Produce a character-for-character copy of the data below.

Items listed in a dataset

--- --- ---

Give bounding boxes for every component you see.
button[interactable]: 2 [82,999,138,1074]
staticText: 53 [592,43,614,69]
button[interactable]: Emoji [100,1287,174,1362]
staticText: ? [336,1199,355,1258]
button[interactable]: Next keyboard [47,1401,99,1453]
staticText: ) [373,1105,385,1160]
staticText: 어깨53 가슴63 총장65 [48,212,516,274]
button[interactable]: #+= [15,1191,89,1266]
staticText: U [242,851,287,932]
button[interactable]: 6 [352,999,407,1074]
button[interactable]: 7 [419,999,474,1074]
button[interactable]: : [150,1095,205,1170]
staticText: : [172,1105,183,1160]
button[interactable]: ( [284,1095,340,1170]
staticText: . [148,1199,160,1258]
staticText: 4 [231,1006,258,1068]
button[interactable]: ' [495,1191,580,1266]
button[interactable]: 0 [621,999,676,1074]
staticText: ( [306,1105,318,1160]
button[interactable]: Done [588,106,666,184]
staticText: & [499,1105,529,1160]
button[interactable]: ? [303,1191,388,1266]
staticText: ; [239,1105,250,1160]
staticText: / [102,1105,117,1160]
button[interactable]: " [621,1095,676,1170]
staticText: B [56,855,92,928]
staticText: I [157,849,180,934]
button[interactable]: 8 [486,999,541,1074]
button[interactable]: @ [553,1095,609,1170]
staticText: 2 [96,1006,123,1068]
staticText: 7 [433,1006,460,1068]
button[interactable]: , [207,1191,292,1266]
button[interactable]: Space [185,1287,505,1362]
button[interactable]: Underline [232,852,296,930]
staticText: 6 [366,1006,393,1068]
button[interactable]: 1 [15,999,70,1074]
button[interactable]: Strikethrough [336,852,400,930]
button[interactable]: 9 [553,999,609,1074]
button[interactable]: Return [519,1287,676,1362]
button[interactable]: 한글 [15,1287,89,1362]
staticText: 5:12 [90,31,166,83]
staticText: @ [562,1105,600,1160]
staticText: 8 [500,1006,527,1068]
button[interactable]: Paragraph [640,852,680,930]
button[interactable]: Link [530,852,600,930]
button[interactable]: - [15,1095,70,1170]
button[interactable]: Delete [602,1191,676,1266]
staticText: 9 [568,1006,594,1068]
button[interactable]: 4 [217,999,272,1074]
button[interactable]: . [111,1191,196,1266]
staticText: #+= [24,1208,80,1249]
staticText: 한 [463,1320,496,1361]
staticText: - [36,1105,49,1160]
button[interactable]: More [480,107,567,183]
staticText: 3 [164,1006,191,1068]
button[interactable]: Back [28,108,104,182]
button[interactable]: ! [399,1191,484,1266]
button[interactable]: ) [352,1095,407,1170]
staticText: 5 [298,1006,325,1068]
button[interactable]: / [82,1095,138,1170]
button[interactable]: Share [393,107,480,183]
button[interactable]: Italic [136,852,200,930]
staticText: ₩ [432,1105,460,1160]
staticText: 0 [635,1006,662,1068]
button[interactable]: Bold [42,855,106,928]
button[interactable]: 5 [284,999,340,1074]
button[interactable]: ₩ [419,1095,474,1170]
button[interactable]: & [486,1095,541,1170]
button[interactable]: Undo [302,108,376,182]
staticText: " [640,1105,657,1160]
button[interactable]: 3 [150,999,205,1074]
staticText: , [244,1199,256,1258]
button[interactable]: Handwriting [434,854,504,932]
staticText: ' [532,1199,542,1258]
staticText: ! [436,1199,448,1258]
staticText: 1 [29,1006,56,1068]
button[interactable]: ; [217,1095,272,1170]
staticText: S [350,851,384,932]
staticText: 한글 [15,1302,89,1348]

--- --- ---

* **Task answer**
Give bounding boxes for every component you see.
button[interactable]: 2 [82,999,138,1074]
staticText: 53 [592,43,614,69]
button[interactable]: Emoji [100,1287,174,1362]
staticText: ? [336,1199,355,1258]
button[interactable]: Next keyboard [47,1401,99,1453]
staticText: ) [373,1105,385,1160]
staticText: 어깨53 가슴63 총장65 [48,212,516,274]
button[interactable]: #+= [15,1191,89,1266]
staticText: U [242,851,287,932]
button[interactable]: 6 [352,999,407,1074]
button[interactable]: 7 [419,999,474,1074]
button[interactable]: : [150,1095,205,1170]
staticText: : [172,1105,183,1160]
button[interactable]: ( [284,1095,340,1170]
staticText: . [148,1199,160,1258]
staticText: 4 [231,1006,258,1068]
button[interactable]: ' [495,1191,580,1266]
button[interactable]: 0 [621,999,676,1074]
staticText: ( [306,1105,318,1160]
button[interactable]: Done [588,106,666,184]
staticText: & [499,1105,529,1160]
button[interactable]: ? [303,1191,388,1266]
staticText: ; [239,1105,250,1160]
staticText: / [102,1105,117,1160]
button[interactable]: " [621,1095,676,1170]
staticText: B [56,855,92,928]
staticText: I [157,849,180,934]
button[interactable]: 8 [486,999,541,1074]
button[interactable]: @ [553,1095,609,1170]
staticText: 2 [96,1006,123,1068]
staticText: 7 [433,1006,460,1068]
button[interactable]: , [207,1191,292,1266]
button[interactable]: Space [185,1287,505,1362]
button[interactable]: Underline [232,852,296,930]
staticText: 6 [366,1006,393,1068]
button[interactable]: 1 [15,999,70,1074]
button[interactable]: Strikethrough [336,852,400,930]
button[interactable]: 9 [553,999,609,1074]
button[interactable]: Return [519,1287,676,1362]
button[interactable]: 한글 [15,1287,89,1362]
staticText: 5:12 [90,31,166,83]
staticText: @ [562,1105,600,1160]
staticText: 8 [500,1006,527,1068]
button[interactable]: Paragraph [640,852,680,930]
button[interactable]: Link [530,852,600,930]
button[interactable]: - [15,1095,70,1170]
button[interactable]: Delete [602,1191,676,1266]
staticText: 9 [568,1006,594,1068]
button[interactable]: 4 [217,999,272,1074]
button[interactable]: . [111,1191,196,1266]
staticText: #+= [24,1208,80,1249]
staticText: 한 [463,1320,496,1361]
staticText: - [36,1105,49,1160]
button[interactable]: More [480,107,567,183]
staticText: 3 [164,1006,191,1068]
button[interactable]: Back [28,108,104,182]
button[interactable]: ! [399,1191,484,1266]
button[interactable]: ) [352,1095,407,1170]
staticText: 5 [298,1006,325,1068]
button[interactable]: / [82,1095,138,1170]
button[interactable]: Share [393,107,480,183]
button[interactable]: Italic [136,852,200,930]
staticText: ₩ [432,1105,460,1160]
staticText: 0 [635,1006,662,1068]
button[interactable]: Bold [42,855,106,928]
button[interactable]: 5 [284,999,340,1074]
button[interactable]: ₩ [419,1095,474,1170]
button[interactable]: & [486,1095,541,1170]
button[interactable]: Undo [302,108,376,182]
staticText: " [640,1105,657,1160]
button[interactable]: 3 [150,999,205,1074]
staticText: , [244,1199,256,1258]
button[interactable]: Handwriting [434,854,504,932]
staticText: ' [532,1199,542,1258]
staticText: ! [436,1199,448,1258]
staticText: 1 [29,1006,56,1068]
button[interactable]: ; [217,1095,272,1170]
staticText: S [350,851,384,932]
staticText: 한글 [15,1302,89,1348]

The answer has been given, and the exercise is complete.